Methods: A systematic review of randomised controlled trials (RCTs) identified through searching 12 electronic databases, bibliographies and consultation with experts and manufacturers. RCTs were eligible if they assessed the effects of pegaptanib or ranibizumab with best supportive care, sham injection or photodynamic therapy (PDT) on patients with subfoveal choroidal neovascularisation associated with wet AMD and examined outcomes including visual acuity and adverse events.

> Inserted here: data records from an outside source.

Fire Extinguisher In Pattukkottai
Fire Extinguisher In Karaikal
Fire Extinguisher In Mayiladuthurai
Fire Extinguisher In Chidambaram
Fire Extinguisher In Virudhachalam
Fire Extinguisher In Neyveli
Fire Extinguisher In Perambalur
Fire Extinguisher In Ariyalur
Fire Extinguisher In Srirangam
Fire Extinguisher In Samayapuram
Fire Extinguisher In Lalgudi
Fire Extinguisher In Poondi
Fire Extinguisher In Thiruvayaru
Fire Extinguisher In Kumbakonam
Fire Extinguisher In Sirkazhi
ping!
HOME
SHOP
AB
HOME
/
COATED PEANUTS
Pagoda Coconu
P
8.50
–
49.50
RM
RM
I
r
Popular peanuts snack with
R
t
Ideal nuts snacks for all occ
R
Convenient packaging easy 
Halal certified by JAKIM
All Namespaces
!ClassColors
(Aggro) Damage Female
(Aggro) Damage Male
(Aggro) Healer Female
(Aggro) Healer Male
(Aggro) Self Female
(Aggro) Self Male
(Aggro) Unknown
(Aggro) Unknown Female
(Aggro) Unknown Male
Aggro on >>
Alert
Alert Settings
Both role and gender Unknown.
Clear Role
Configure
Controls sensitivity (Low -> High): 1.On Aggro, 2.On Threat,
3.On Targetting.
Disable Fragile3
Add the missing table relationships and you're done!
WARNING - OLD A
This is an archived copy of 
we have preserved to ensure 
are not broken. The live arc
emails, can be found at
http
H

Results: Three RCTs of ranibizumab (MARINA, ANCHOR, FOCUS) and two of pegaptanib (VISION study) met the inclusion criteria. The RCTs included patients with different lesion types. The studies showed statistically significant benefit on different measures of visual acuity for patients receiving either pegaptanib, ranibizumab or ranibizumab with PDT compared to control (sham injection, PDT or sham injection with PDT) after 12 months. These differences appeared to be clinically significant. Although adverse events were common among those receiving pegaptanib or ranibizumab, they were considered mild to moderate in nature. Meta-analysis of ranibizumab trials and indirect comparison of the two drugs were not possible due to differences in the study populations' lesion types. However, results from the RCTs of ranibizumab tended to show a greater effect on visual acuity than results from the RCT of pegaptanib.
Conclusion: Pegaptanib and ranibizumab appear to slow or stop the progression of neovascular AMD. Uncertainty remains over the relative benefits of pegaptanib compared with ranibizumab and other unlicensed drugs (e.g. Avastin), due to the nature of the evidence. Head-to-head RCTs and economic evaluations comparing these alternatives are needed.